§ MATERIAL SHOWN:
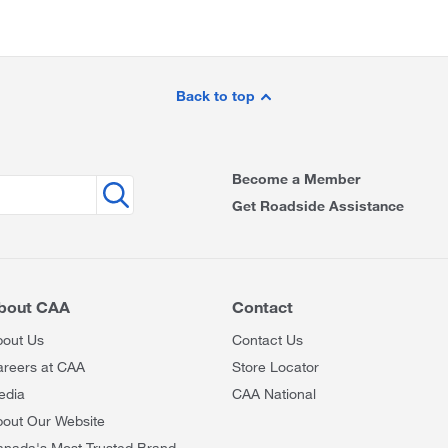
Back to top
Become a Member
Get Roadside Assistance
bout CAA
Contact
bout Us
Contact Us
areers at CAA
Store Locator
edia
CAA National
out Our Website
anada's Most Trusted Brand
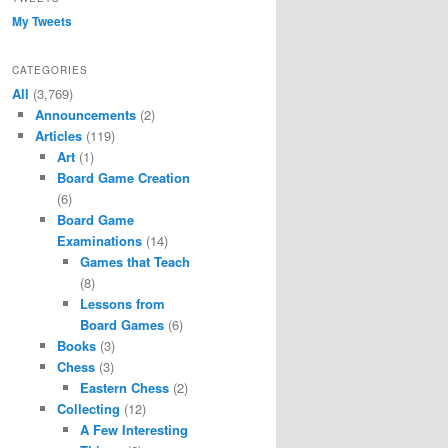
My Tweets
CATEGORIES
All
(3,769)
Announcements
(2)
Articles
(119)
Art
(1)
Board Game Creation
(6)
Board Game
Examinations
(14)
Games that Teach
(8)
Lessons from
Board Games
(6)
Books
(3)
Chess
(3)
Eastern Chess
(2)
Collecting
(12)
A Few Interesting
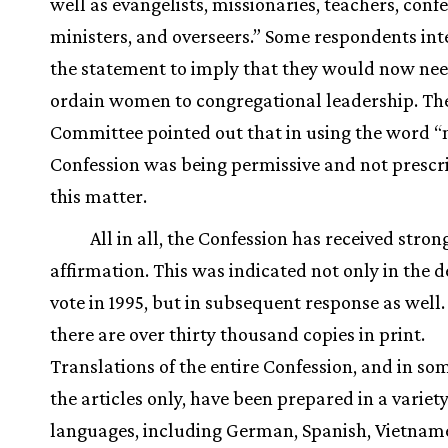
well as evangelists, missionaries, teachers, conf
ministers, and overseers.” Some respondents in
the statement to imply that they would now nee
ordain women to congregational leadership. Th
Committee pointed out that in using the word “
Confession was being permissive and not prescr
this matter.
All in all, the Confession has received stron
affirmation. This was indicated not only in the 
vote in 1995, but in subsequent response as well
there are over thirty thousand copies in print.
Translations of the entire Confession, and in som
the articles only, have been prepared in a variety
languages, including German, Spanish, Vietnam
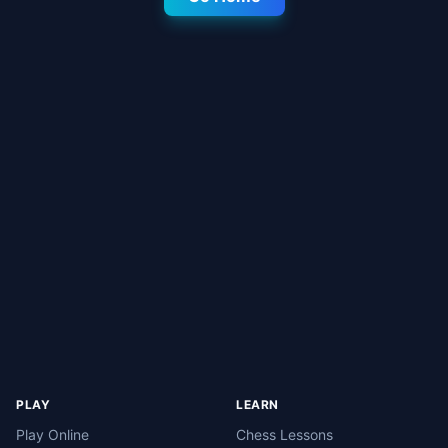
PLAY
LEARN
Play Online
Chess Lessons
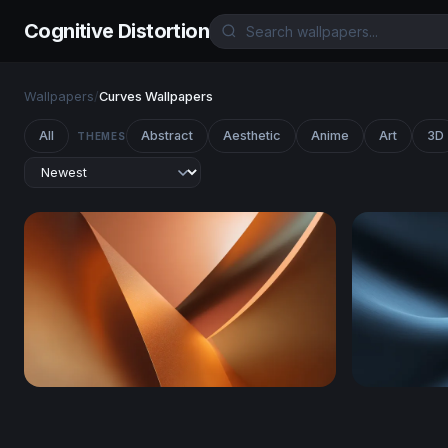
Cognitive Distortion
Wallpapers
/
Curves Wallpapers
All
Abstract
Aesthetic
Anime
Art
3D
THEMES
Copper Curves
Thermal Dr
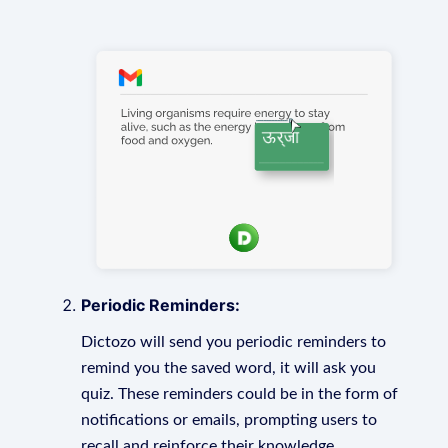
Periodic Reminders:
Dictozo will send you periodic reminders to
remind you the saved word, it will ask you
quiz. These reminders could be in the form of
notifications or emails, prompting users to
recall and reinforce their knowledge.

§ TASK INSTRUCTIONS:
Each line from the start of the entries above through the line with "quiz. These reminders could be in the form of" should be duplicated exactly, leaving out the pictures.

§ SOLUTION TO THIS EXERCISE:
Back to top
Become a Member
Get Roadside Assistance
bout CAA
Contact
bout Us
Contact Us
areers at CAA
Store Locator
edia
CAA National
out Our Website
anada's Most Trusted Brand
My Tweets
CATEGORIES
All
(3,769)
Announcements
(2)
Articles
(119)
Art
(1)
Board Game Creation
(6)
Board Game
Examinations
(14)
Games that Teach
(8)
Lessons from
Board Games
(6)
Books
(3)
Chess
(3)
Eastern Chess
(2)
Collecting
(12)
A Few Interesting
well as evangelists, missionaries, teachers, conf
ministers, and overseers.” Some respondents in
the statement to imply that they would now nee
ordain women to congregational leadership. Th
Committee pointed out that in using the word “
Confession was being permissive and not prescr
this matter.
All in all, the Confession has received stron
affirmation. This was indicated not only in the 
vote in 1995, but in subsequent response as well
there are over thirty thousand copies in print.
Translations of the entire Confession, and in som
the articles only, have been prepared in a variety
languages, including German, Spanish, Vietnam
PLAY
LEARN
Play Online
Chess Lessons
Cognitive Distortion
Wallpapers
/
Curves Wallpapers
All
Abstract
Aesthetic
Anime
Art
3D
THEMES
Copper Curves
Thermal Dr
Periodic Reminders:
Dictozo will send you periodic reminders to
remind you the saved word, it will ask you
quiz. These reminders could be in the form of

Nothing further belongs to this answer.